Blake had a chance to start a game-ending double play with the Dodgers still holding a one-run lead, but he fumbled a grounder by Jose Castillo and let the Giants load the bases. The error was Blake’s first in 15 games as a Dodger.
“That’s a routine double-play ball,” Blake said. “I’m not going to make all the plays, but I have to make that play, plain and simple.”
Kuo, who entered the game with one out in the eighth, also lamented a missed opportunity. With the score tied, 4-4, Kuo let a weakly hit comebacker by Eugenio Velez get through his legs, pushing across Aaron Rowand for the winning run.
“I should have made the out,” said Kuo, who was not charged with an error on the play.
More certain than the Dodgers’ psychological state at this point is the starting outfield alignment.
For the last two days, Torre started an outfield of Manny Ramirez in left, Matt Kemp in center and Andre Ethier in right. Torre said he saw nothing to convince him he had to make a change, meaning Juan Pierre and slumping Andruw Jones will remain on the bench.
Not until Sunday did Torre name Ethier a regular in the lineup, a job description he’d already given to Ramirez and Kemp. Ethier was two for four with a triple, two runs and a run batted in Sunday.
“He gives you a little more pop,” Torre said. “We’ll see that as long as he looks comfortable.”

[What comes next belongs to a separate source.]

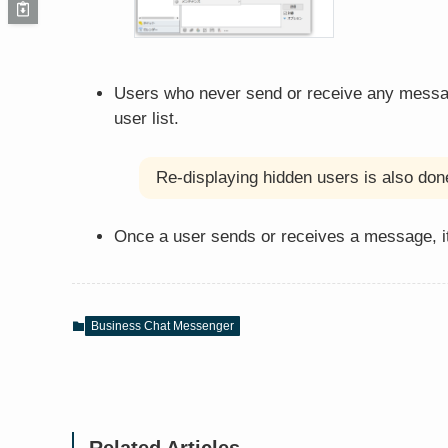
Users who never send or receive any messages
user list.
Re-displaying hidden users is also done
Once a user sends or receives a message, it
Business Chat Messenger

Getting Pierre or Jones into the lineup just to give them at-bats isn’t a priority at this stage in the season, Torre said.
“We’re looking to win every game,” Torre said. “Right now, it’s team first and individuals after that.”
Ramirez and Kemp didn’t slow down, either. Ramirez hit a double to the wall in left-center in the seventh inning, driving in Kemp and Ethier to put the Dodgers ahead, 4-3. Kemp was three for five with a triple, a double and two runs.
The game started on a frightening note for Ramirez, who was hit in the helmet in the first inning when he ducked into a 93-mph fastball by Cain that was headed for his ribs.